─── Data provided
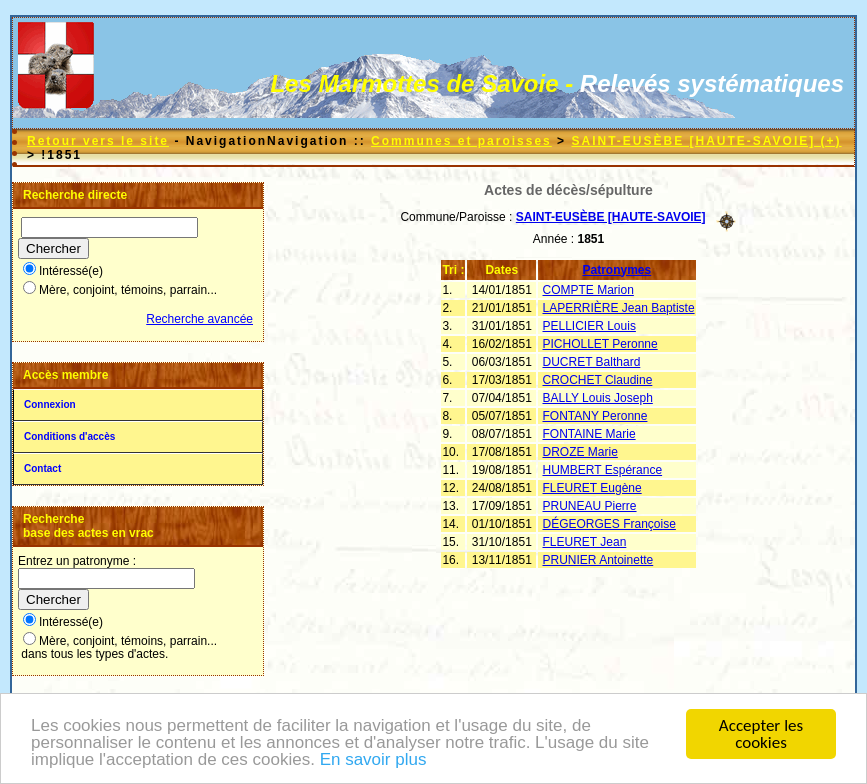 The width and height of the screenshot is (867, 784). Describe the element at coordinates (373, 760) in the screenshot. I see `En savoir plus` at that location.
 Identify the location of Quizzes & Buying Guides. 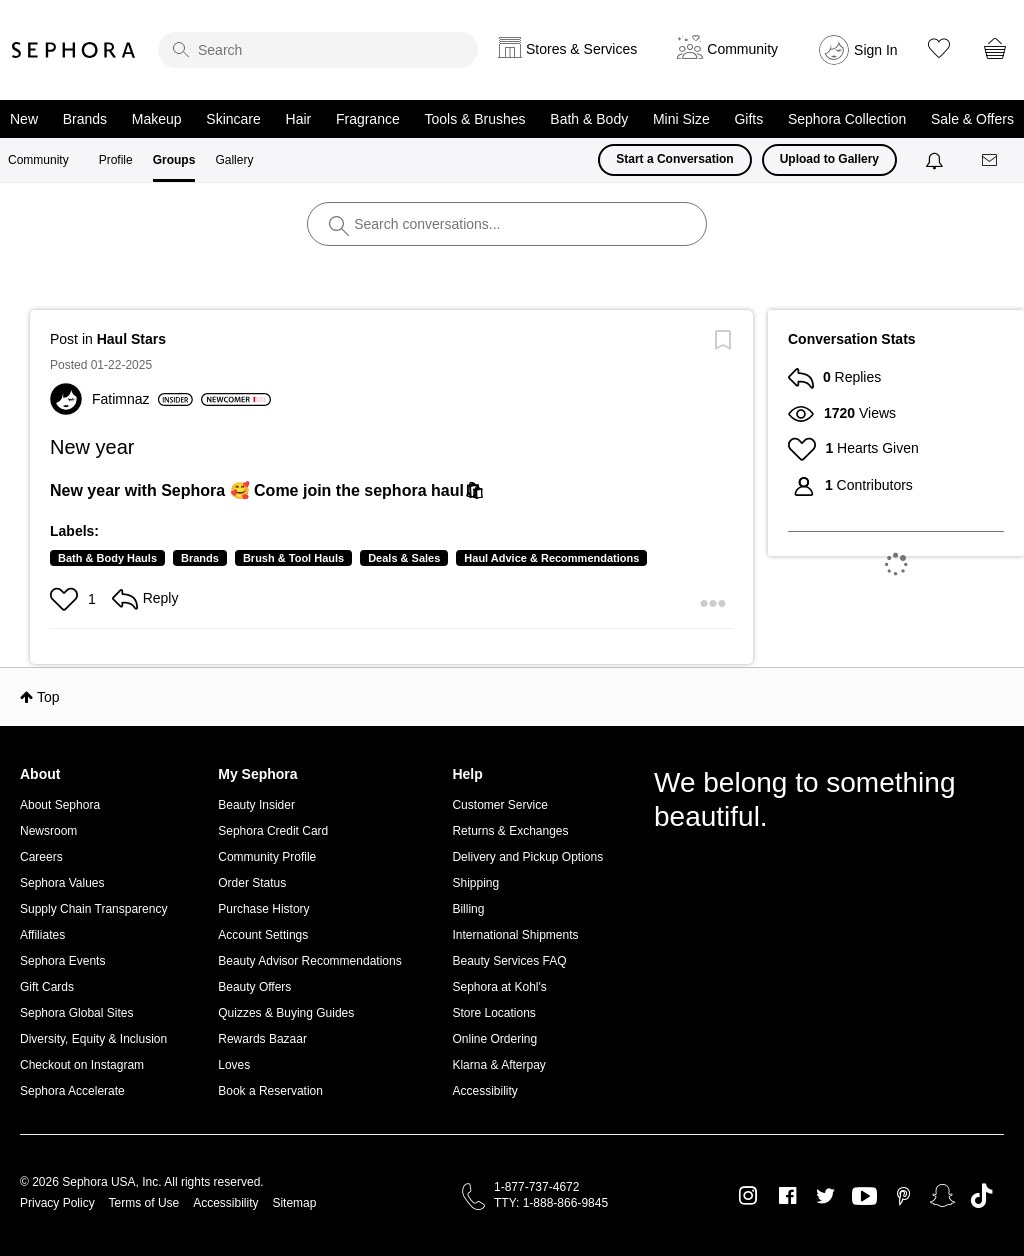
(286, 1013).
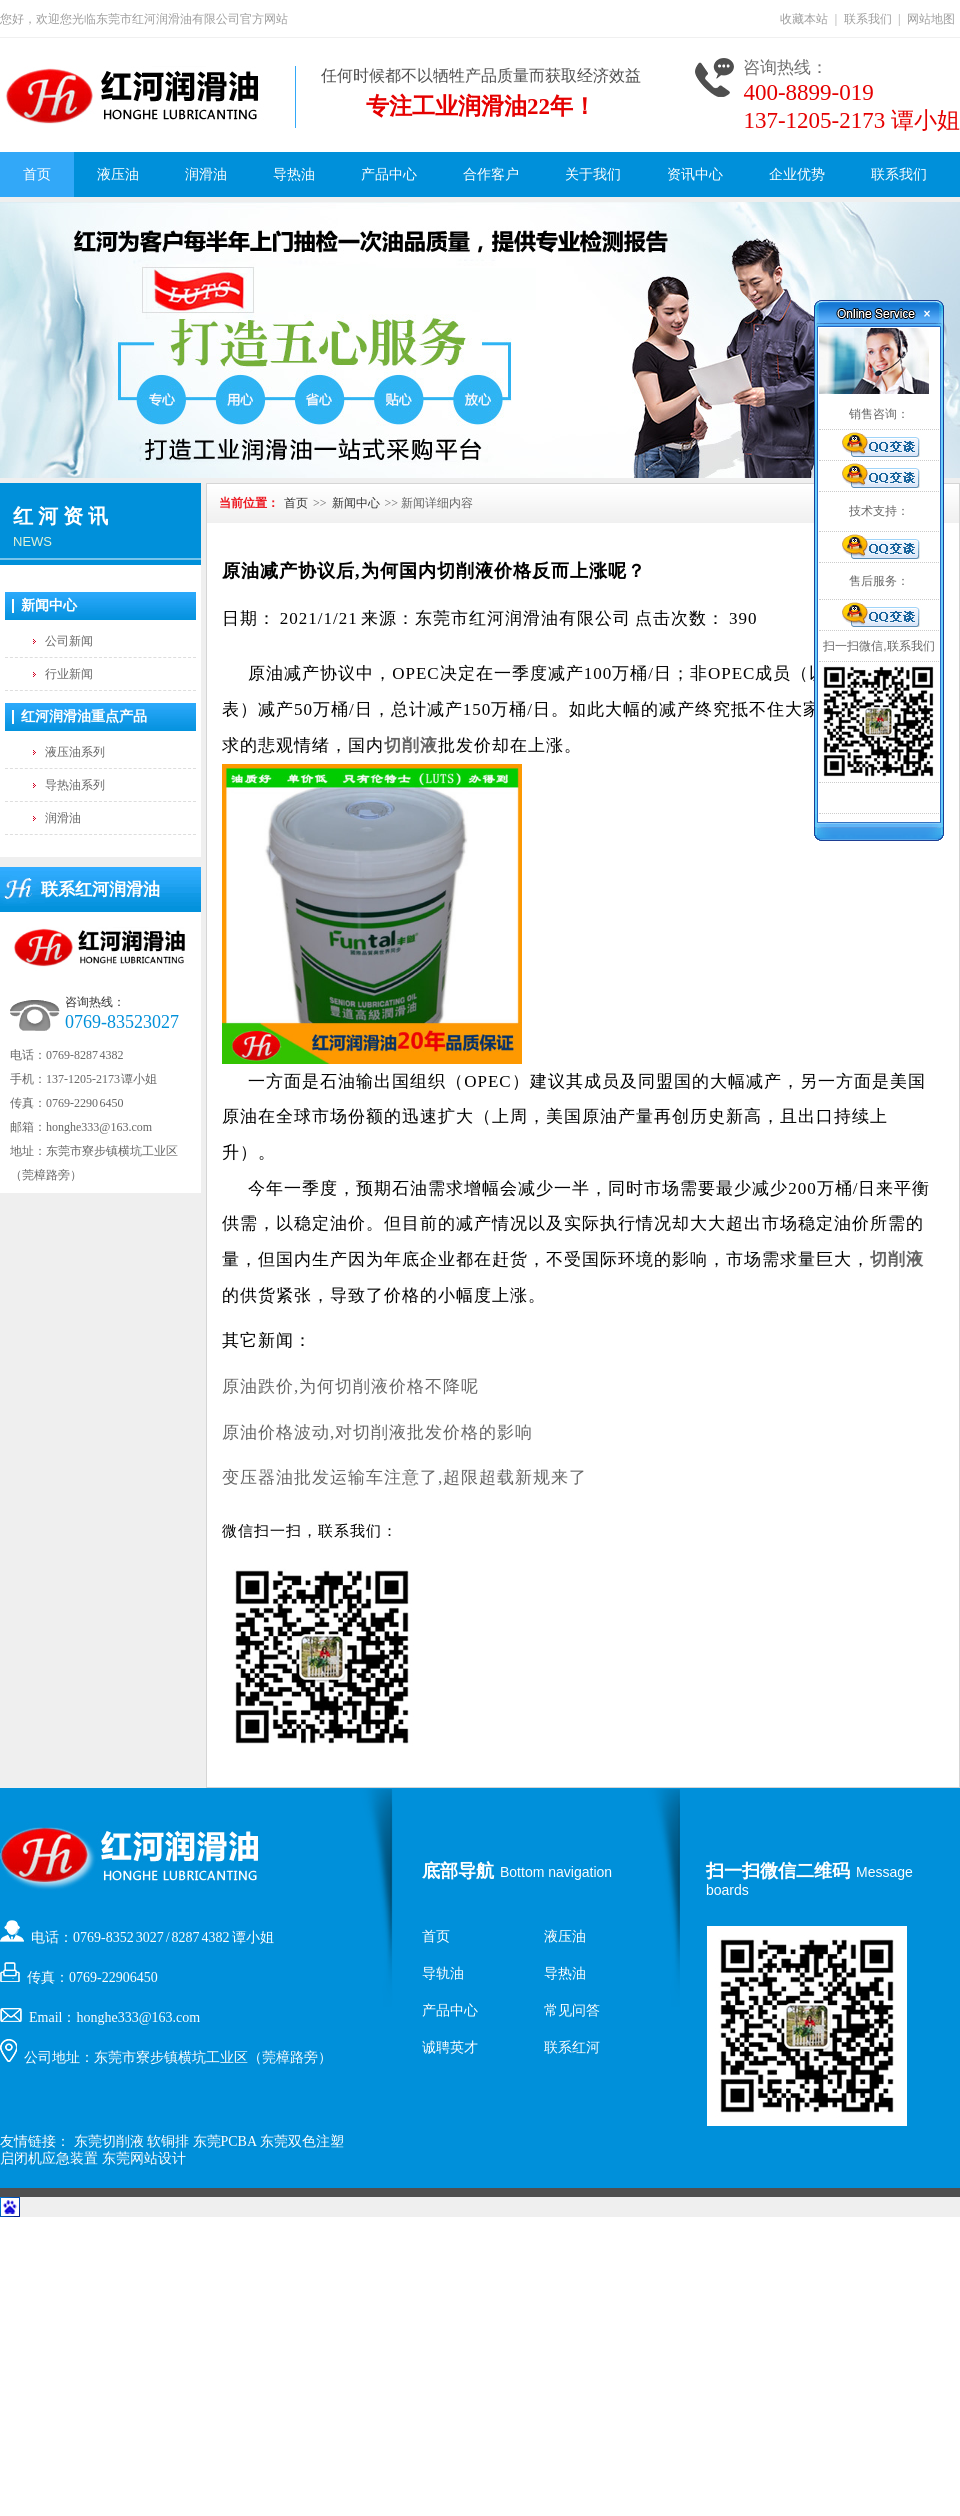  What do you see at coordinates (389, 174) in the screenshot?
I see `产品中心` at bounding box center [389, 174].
──────
## Directions for this task
Please output only the lines running from the one that holds "Identify the location" through the last line of the entries, both ends included, without any images.

## Solution to this task
 Identify the location of Quizzes & Buying Guides. 
(286, 1013).
  What do you see at coordinates (389, 174) in the screenshot?
I see `产品中心` at bounding box center [389, 174].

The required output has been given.